- Description of the task -
Repeat the records below exactly, from the first line through the line containing "Ia berharap langkah", and leave out any pictures.

***** Data for this task

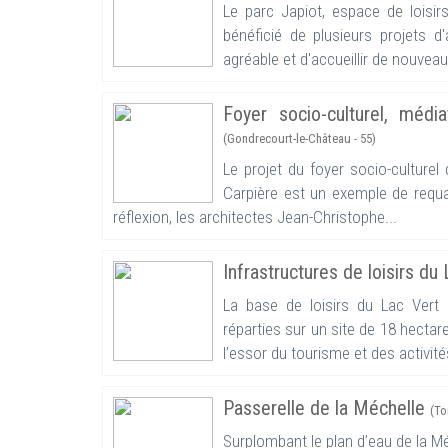
Le parc Japiot, espace de loisi
bénéficié de plusieurs projets d
agréable et d'accueillir de nouveau
Foyer socio-culturel, mé
(Gondrecourt-le-Château - 55)
Le projet du foyer socio-culture
Carpière est un exemple de requal
réflexion, les architectes Jean-Christophe...
Infrastructures de loisirs d
La base de loisirs du Lac Vert
réparties sur un site de 18 hectar
l’essor du tourisme et des activités
Passerelle de la Méchelle
(To
Surplombant le plan d’eau de la Mé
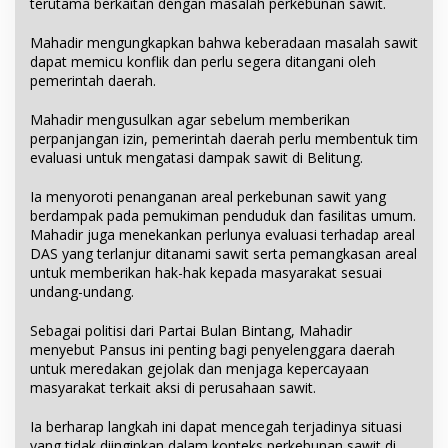
terutama berkaitan dengan masalah perkebunan sawit.
Mahadir mengungkapkan bahwa keberadaan masalah sawit
dapat memicu konflik dan perlu segera ditangani oleh
pemerintah daerah.
Mahadir mengusulkan agar sebelum memberikan
perpanjangan izin, pemerintah daerah perlu membentuk tim
evaluasi untuk mengatasi dampak sawit di Belitung.
Ia menyoroti penanganan areal perkebunan sawit yang
berdampak pada pemukiman penduduk dan fasilitas umum.
Mahadir juga menekankan perlunya evaluasi terhadap areal
DAS yang terlanjur ditanami sawit serta pemangkasan areal
untuk memberikan hak-hak kepada masyarakat sesuai
undang-undang.
Sebagai politisi dari Partai Bulan Bintang, Mahadir
menyebut Pansus ini penting bagi penyelenggara daerah
untuk meredakan gejolak dan menjaga kepercayaan
masyarakat terkait aksi di perusahaan sawit.
Ia berharap langkah ini dapat mencegah terjadinya situasi
yang tidak diinginkan dalam konteks perkebunan sawit di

**********

- The completed task -
Le parc Japiot, espace de loisi
bénéficié de plusieurs projets d
agréable et d'accueillir de nouveau
Foyer socio-culturel, mé
(Gondrecourt-le-Château - 55)
Le projet du foyer socio-culture
Carpière est un exemple de requal
réflexion, les architectes Jean-Christophe...
Infrastructures de loisirs d
La base de loisirs du Lac Vert
réparties sur un site de 18 hectar
l’essor du tourisme et des activités
Passerelle de la Méchelle
(To
Surplombant le plan d’eau de la Mé
terutama berkaitan dengan masalah perkebunan sawit.
Mahadir mengungkapkan bahwa keberadaan masalah sawit
dapat memicu konflik dan perlu segera ditangani oleh
pemerintah daerah.
Mahadir mengusulkan agar sebelum memberikan
perpanjangan izin, pemerintah daerah perlu membentuk tim
evaluasi untuk mengatasi dampak sawit di Belitung.
Ia menyoroti penanganan areal perkebunan sawit yang
berdampak pada pemukiman penduduk dan fasilitas umum.
Mahadir juga menekankan perlunya evaluasi terhadap areal
DAS yang terlanjur ditanami sawit serta pemangkasan areal
untuk memberikan hak-hak kepada masyarakat sesuai
undang-undang.
Sebagai politisi dari Partai Bulan Bintang, Mahadir
menyebut Pansus ini penting bagi penyelenggara daerah
untuk meredakan gejolak dan menjaga kepercayaan
masyarakat terkait aksi di perusahaan sawit.
Ia berharap langkah ini dapat mencegah terjadinya situasi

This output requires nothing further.